Searching over 5,500,000 cases.

Buy This Entire Record For $7.95

Download the entire decision to receive the complete text, official citation,
docket number, dissents and concurrences, and footnotes for this case.

Learn more about what you receive with purchase of this case.

Reed v. Bowen

United States District Court, S.D. Indiana, Terre Haute Division

September 1, 2016




         Plaintiff Anthony W. Reed, an inmate at Putnamville Correctional Facility, filed this civil action for incidents that occurred while Reed was incarcerated at the Hamilton County Jail. Reed alleges that the defendants Mark Bowen, Jason Sloderbeck, Lt. Benson, J. Miller, Cindy Gitman and Jane Doe violated his constitutional rights in a variety of ways.

         I. The Complaint

         The complaint is subject to the screening requirement of 28 U.S.C. § 1915A(b).
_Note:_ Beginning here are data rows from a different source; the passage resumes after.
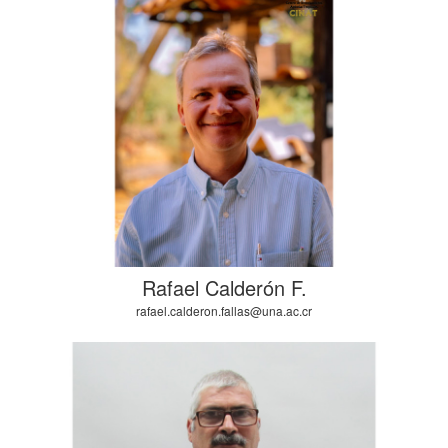
Rafael Calderón F.
rafael.calderon.fallas@una.ac.cr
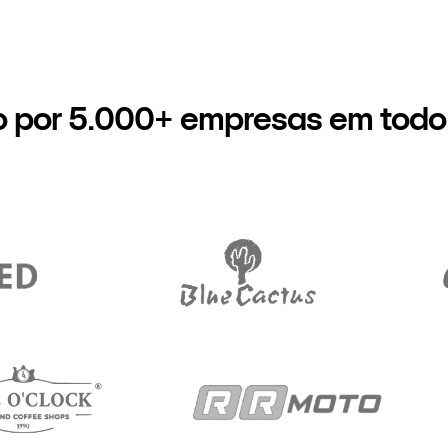
o por 5.000+ empresas em todo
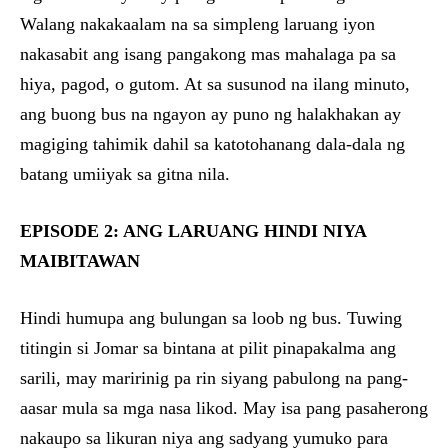
Walang nakakaalam na sa simpleng laruang iyon
nakasabit ang isang pangakong mas mahalaga pa sa
hiya, pagod, o gutom. At sa susunod na ilang minuto,
ang buong bus na ngayon ay puno ng halakhakan ay
magiging tahimik dahil sa katotohanang dala-dala ng
batang umiiyak sa gitna nila.
EPISODE 2: ANG LARUANG HINDI NIYA
MAIBITAWAN
Hindi humupa ang bulungan sa loob ng bus. Tuwing
titingin si Jomar sa bintana at pilit pinapakalma ang
sarili, may maririnig pa rin siyang pabulong na pang-
aasar mula sa mga nasa likod. May isa pang pasaherong
nakaupo sa likuran niya ang sadyang yumuko para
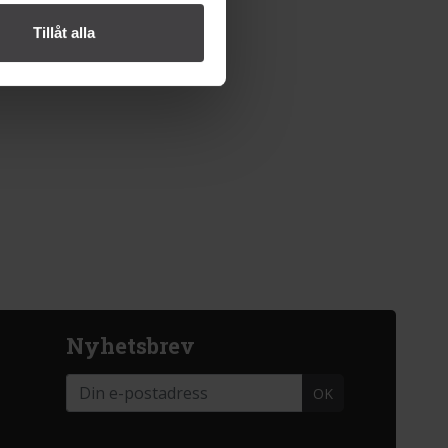
Tillåt alla
Nyhetsbrev
OK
This statute directs that the Court dismiss a complaint or any claim within a complaint which “(1) is frivolous, malicious, or fails to state a claim upon which relief may be granted; or (2) seeks monetary relief from a defendant who is immune from such relief.” Id. To satisfy the notice-pleading standard of Rule 8 of the Federal Rules of Civil Procedure, a complaint must provide a “short and plain statement of the claim showing that the pleader is entitled to relief, ” which is sufficient to provide the defendant with “fair notice” of the claim and its basis. Erickson v. Pardus, 551 U.S. 89, 93 (2007) (per curiam) (citing Bell Atl. Corp. v. Twombly, 550 U.S. 544, 555 (2007) and quoting Fed.R.Civ.P. 8(a)(2)).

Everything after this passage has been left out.